* **RECORDS FOR PROCESSING**:
......

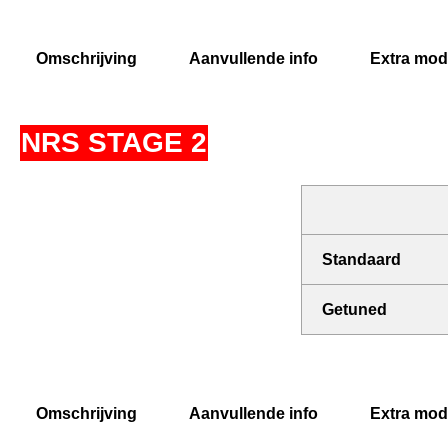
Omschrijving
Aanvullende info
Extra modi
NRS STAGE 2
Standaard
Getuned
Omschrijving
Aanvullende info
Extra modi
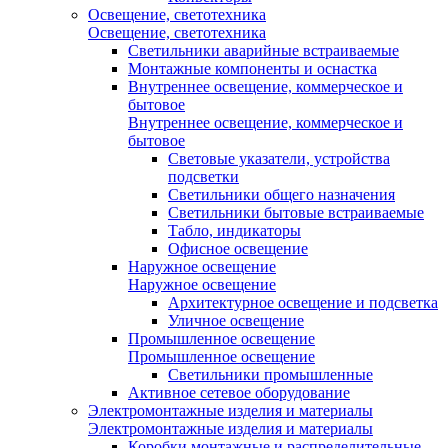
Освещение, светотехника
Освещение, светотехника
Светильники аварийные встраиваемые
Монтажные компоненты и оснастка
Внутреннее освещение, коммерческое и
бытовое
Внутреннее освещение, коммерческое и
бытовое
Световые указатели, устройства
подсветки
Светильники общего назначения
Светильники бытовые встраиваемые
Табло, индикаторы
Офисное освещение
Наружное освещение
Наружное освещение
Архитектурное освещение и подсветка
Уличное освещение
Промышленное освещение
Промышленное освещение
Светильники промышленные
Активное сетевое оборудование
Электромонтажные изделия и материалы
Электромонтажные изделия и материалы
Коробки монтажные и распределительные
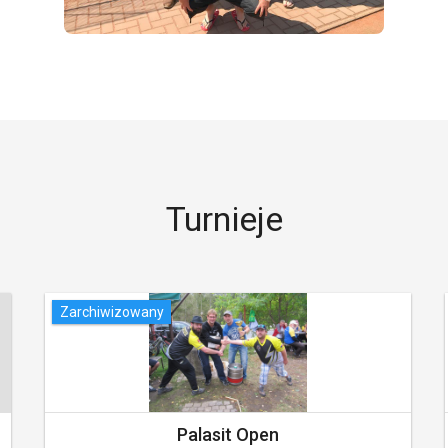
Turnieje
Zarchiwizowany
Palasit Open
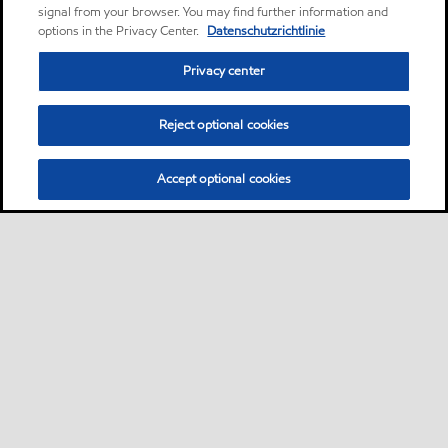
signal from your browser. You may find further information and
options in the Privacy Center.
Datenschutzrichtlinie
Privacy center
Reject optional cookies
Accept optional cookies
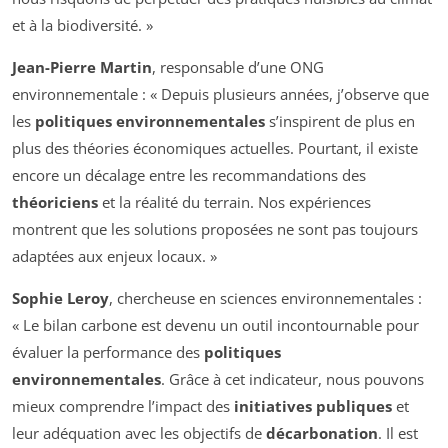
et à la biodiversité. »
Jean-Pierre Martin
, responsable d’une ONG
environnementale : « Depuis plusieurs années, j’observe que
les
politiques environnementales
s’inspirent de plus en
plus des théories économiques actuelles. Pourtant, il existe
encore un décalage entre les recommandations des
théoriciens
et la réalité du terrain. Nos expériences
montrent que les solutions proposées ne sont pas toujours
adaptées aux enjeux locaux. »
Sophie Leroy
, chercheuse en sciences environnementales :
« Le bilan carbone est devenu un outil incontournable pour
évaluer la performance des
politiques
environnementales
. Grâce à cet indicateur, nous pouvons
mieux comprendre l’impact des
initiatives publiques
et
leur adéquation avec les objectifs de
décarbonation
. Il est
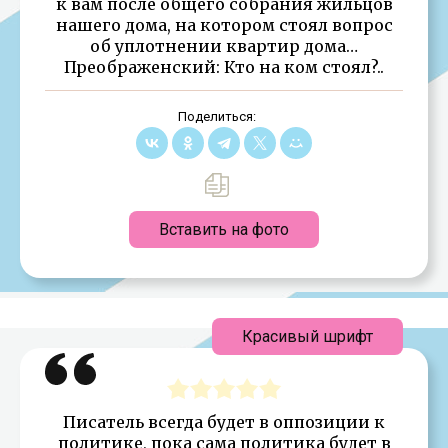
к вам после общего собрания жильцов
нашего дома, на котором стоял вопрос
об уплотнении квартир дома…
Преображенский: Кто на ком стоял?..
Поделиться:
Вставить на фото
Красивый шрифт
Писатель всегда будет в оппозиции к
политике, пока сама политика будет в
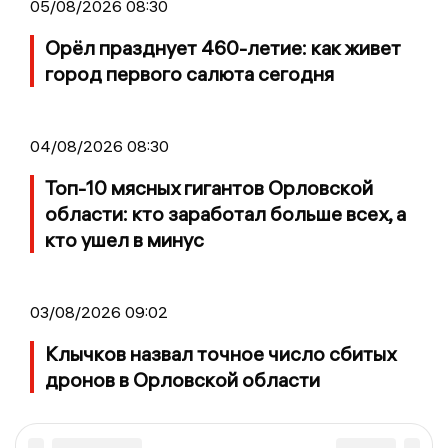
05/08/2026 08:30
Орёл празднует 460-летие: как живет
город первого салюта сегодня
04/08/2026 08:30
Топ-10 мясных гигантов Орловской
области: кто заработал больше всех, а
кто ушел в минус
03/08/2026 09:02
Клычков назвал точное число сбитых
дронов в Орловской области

......

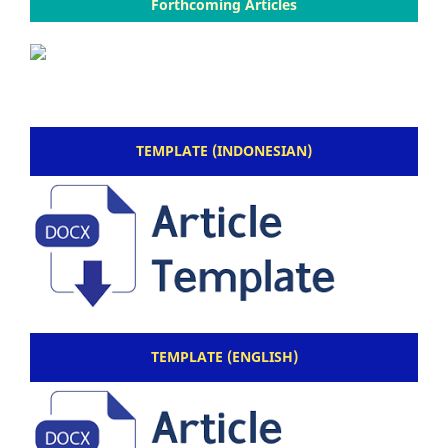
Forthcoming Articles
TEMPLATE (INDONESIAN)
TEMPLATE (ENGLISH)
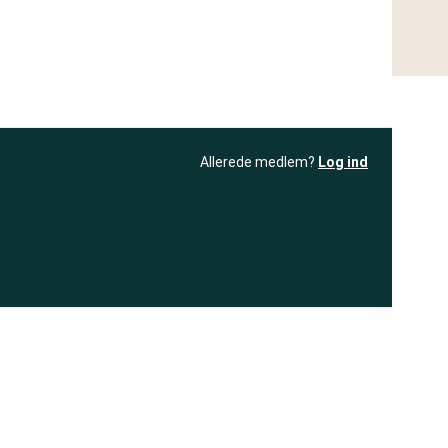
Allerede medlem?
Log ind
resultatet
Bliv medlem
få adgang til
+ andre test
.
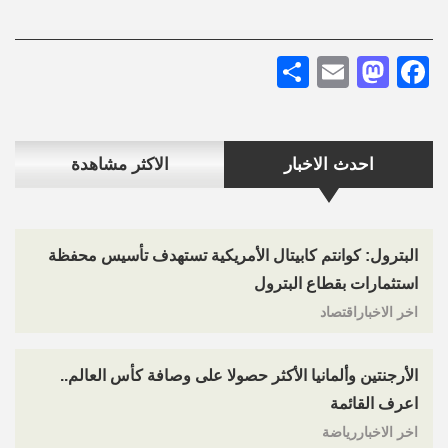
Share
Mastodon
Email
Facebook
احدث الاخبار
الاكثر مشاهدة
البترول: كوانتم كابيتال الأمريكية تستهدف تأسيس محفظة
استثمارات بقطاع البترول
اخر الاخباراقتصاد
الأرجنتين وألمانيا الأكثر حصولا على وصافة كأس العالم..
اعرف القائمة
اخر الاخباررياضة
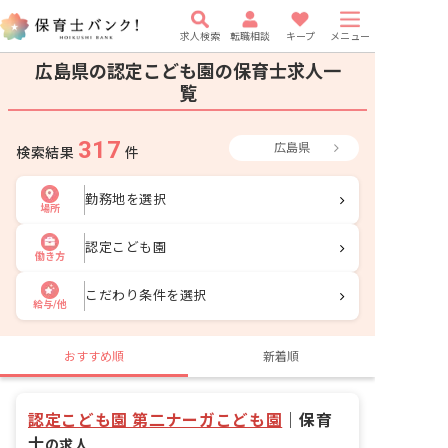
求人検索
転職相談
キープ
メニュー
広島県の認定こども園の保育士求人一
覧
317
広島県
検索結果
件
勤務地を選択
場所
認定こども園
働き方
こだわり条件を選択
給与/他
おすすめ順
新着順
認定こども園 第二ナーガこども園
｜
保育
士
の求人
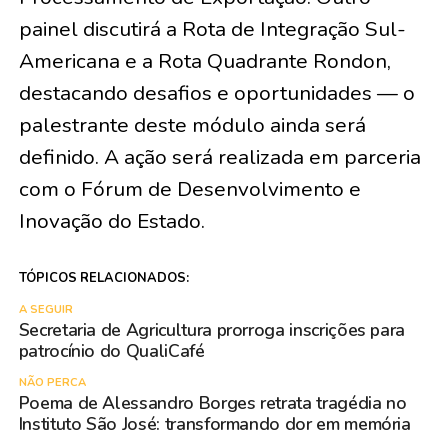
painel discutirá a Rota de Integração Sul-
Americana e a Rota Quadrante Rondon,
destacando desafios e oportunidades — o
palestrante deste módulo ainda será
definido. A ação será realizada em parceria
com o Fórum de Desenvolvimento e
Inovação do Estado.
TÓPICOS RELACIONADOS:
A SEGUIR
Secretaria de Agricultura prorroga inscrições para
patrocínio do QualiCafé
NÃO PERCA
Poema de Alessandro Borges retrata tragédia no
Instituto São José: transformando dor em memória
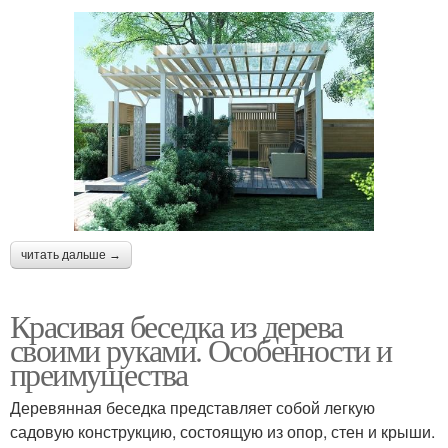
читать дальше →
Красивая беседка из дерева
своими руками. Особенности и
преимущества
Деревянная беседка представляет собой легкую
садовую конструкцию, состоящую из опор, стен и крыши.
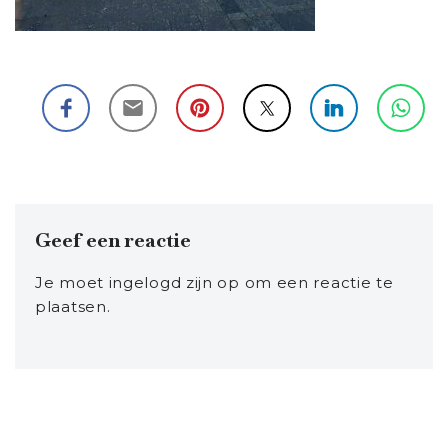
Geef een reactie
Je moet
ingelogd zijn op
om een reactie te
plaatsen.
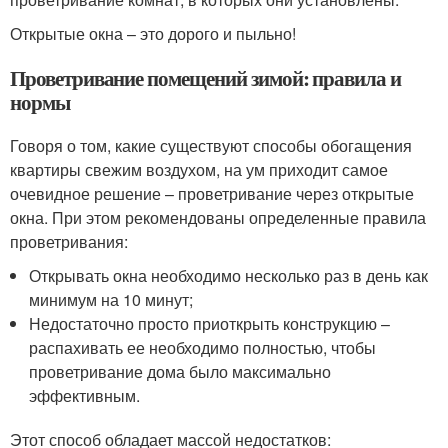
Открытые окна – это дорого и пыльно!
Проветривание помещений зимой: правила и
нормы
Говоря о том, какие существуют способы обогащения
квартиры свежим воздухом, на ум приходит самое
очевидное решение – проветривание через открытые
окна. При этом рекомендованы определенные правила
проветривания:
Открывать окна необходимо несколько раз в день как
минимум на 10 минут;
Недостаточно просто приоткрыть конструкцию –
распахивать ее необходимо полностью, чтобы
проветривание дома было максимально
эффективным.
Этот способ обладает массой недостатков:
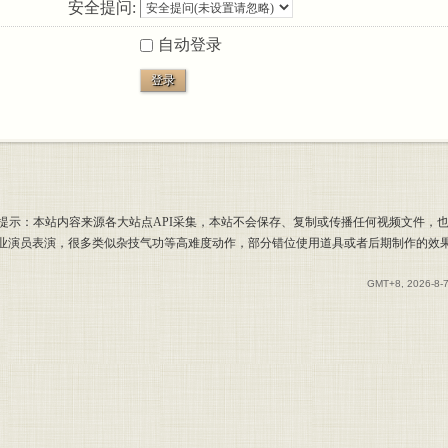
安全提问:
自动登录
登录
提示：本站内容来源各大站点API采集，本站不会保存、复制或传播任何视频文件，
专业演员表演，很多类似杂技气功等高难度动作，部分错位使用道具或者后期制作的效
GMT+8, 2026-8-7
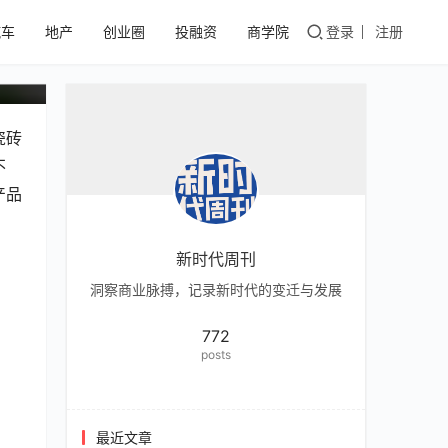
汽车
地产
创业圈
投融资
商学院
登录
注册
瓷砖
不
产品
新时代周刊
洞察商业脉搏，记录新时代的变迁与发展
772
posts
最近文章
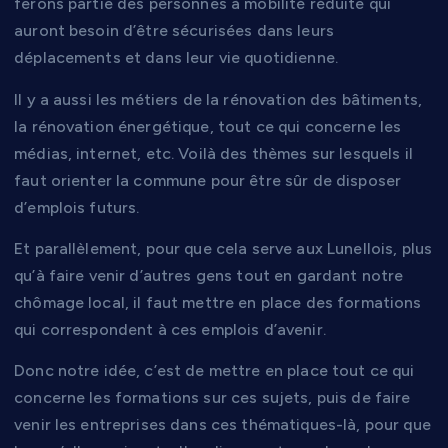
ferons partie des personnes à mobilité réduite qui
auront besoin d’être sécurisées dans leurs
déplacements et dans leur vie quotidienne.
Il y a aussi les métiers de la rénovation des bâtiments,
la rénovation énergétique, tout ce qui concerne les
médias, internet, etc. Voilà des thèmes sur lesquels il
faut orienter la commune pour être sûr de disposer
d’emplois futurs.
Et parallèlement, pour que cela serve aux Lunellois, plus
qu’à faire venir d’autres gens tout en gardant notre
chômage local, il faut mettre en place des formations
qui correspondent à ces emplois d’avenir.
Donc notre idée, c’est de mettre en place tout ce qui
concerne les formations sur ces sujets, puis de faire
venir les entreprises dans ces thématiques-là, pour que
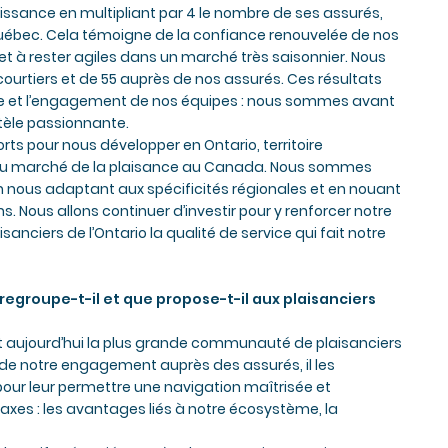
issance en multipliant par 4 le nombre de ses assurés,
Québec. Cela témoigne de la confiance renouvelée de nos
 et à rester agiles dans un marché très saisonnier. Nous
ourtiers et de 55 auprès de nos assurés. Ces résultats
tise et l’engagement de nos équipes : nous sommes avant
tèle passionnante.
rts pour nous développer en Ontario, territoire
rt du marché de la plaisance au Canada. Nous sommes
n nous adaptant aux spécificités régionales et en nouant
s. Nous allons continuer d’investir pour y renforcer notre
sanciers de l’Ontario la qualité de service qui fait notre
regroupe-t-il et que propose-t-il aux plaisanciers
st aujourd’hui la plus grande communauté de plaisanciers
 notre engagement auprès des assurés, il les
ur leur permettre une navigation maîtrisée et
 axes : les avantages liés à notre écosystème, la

......

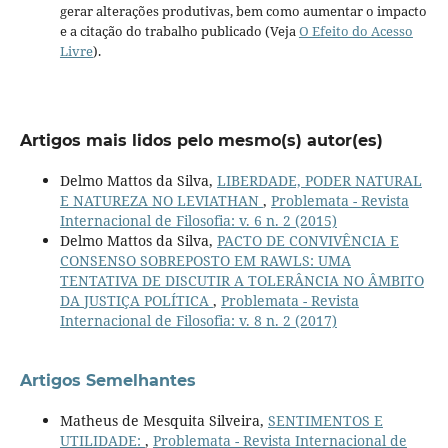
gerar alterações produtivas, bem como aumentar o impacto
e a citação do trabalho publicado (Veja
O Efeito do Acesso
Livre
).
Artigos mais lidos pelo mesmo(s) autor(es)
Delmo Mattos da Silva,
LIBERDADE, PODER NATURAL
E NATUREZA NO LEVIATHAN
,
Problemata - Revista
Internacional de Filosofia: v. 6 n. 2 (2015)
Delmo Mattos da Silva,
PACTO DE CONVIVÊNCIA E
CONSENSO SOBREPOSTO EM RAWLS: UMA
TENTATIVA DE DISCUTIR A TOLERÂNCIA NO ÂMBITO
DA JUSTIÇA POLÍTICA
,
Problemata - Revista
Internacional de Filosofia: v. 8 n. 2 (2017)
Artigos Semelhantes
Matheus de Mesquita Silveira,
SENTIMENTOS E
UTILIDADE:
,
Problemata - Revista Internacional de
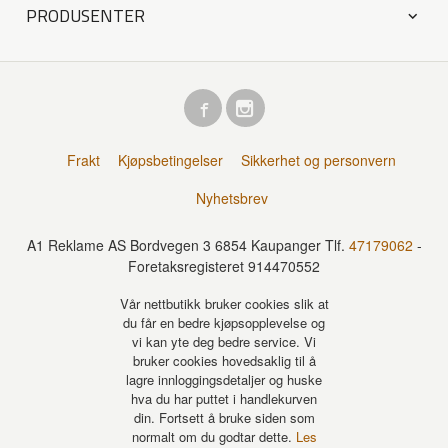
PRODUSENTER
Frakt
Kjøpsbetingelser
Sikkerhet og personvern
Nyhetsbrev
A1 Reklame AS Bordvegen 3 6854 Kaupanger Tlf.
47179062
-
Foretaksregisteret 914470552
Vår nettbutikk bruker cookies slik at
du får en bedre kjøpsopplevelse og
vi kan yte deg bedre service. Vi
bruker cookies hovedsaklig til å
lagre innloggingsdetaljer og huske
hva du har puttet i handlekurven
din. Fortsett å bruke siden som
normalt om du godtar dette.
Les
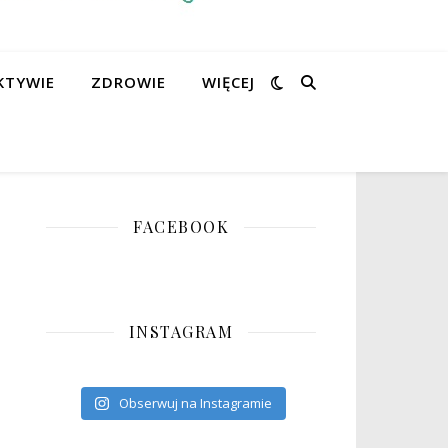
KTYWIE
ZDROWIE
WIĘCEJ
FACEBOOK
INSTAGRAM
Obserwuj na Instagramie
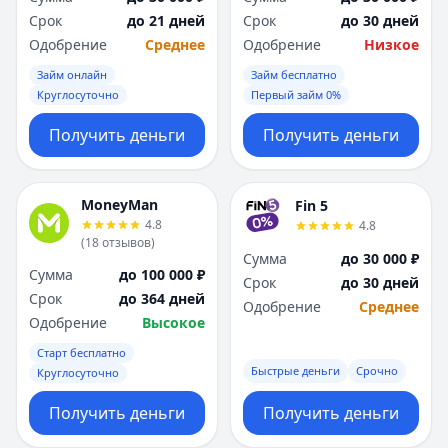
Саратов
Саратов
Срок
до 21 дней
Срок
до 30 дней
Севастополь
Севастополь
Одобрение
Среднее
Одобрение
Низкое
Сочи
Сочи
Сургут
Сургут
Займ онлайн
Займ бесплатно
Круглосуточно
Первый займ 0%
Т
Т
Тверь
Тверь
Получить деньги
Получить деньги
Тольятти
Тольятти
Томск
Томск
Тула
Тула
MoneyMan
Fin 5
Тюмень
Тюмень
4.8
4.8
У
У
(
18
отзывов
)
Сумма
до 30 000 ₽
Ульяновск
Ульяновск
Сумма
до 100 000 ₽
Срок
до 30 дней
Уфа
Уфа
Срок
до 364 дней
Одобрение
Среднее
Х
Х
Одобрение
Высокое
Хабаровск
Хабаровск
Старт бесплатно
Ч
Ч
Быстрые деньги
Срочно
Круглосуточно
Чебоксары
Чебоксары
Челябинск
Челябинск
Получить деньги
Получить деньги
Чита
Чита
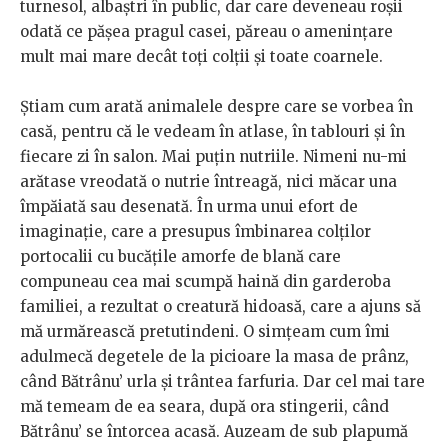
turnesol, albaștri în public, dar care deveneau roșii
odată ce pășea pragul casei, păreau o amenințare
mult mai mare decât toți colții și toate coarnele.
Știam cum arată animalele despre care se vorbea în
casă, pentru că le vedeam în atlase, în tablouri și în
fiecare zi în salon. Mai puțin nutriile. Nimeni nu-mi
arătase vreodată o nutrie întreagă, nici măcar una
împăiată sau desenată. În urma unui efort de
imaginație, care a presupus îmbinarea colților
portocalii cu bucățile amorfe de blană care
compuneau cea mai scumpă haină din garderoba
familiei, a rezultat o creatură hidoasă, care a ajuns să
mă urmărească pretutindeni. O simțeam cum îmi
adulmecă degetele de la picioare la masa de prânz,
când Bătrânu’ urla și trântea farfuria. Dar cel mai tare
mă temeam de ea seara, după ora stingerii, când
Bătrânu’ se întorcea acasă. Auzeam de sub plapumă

......

* **ACTION ITEM**: Among the lines of the listing above, which ones contain the word "assurés"? Show them.

* **SOLUTION BELOW**:
issance en multipliant par 4 le nombre de ses assurés,
ourtiers et de 55 auprès de nos assurés. Ces résultats
 notre engagement auprès des assurés, il les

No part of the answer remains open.